[WORKING DATA]

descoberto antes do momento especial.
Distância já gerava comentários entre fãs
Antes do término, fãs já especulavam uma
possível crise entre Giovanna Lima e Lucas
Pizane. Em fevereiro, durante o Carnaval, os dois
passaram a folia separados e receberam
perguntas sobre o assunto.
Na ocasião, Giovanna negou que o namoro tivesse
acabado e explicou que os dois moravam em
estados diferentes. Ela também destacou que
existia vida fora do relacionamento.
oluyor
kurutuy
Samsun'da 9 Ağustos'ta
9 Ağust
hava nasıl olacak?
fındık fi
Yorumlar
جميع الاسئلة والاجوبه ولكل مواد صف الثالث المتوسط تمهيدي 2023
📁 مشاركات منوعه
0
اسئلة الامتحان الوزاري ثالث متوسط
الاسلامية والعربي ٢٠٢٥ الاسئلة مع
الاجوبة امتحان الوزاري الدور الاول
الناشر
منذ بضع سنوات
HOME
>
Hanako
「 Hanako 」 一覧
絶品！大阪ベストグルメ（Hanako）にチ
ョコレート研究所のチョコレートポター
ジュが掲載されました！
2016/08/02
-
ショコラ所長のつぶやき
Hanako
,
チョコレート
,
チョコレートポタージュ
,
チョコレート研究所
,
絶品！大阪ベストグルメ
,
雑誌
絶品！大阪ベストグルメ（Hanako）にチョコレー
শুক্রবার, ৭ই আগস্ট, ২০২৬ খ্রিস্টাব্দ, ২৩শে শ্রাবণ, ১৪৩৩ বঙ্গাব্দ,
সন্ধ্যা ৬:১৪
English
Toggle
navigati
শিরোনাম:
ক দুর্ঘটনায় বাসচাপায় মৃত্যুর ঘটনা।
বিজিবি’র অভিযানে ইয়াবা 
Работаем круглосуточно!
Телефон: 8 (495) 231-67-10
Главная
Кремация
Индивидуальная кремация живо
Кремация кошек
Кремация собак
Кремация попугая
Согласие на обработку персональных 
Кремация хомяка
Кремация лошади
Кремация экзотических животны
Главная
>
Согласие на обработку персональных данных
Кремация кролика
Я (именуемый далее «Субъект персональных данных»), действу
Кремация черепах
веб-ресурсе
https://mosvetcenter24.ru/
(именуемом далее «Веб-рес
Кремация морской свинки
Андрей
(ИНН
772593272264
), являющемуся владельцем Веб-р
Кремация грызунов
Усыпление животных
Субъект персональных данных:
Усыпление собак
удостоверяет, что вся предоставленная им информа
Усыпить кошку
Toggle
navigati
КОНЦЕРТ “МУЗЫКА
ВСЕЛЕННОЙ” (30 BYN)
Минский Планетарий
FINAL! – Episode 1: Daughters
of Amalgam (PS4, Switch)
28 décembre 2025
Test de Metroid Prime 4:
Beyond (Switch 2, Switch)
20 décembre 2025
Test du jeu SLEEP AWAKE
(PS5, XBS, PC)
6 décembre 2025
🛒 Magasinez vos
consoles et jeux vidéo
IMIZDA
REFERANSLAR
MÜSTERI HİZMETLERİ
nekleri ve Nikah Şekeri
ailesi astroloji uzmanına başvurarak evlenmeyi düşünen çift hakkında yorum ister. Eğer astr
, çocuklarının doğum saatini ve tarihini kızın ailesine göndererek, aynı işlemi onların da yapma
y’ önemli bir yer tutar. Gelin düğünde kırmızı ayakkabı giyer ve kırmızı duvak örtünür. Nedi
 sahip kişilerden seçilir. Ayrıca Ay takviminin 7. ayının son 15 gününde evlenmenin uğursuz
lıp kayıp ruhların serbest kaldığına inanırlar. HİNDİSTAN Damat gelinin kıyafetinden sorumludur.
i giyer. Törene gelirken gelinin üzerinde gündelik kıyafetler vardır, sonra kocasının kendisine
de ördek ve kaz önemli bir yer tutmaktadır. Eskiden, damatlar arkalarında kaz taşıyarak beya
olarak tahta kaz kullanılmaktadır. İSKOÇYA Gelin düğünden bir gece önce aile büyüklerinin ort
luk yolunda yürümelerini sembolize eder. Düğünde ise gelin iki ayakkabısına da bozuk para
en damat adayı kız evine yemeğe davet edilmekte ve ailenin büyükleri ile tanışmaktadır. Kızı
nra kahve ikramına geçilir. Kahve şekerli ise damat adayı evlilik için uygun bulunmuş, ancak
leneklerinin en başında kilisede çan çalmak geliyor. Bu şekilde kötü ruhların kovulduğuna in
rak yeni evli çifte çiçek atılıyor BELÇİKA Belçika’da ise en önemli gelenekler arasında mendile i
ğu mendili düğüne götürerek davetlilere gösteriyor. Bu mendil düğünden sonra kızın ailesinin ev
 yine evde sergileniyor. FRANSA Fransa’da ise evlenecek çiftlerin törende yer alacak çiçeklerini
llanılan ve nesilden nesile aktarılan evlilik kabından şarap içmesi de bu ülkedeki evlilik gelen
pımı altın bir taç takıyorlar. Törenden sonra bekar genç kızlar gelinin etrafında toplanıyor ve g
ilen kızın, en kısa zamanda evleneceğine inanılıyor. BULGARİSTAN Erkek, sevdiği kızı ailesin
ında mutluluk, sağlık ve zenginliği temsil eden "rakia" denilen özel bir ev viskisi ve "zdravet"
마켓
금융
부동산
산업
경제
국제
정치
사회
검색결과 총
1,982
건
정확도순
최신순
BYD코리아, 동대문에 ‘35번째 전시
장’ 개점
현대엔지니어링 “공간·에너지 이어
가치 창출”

[/WORKING DATA]

#### [WHAT THE TASK REQUIRES]
Every line containing the string "обработку" is required; copy each such line from the data.

#### [PROBLEM SOLUTION]
Согласие на обработку персональных 
Согласие на обработку персональных данных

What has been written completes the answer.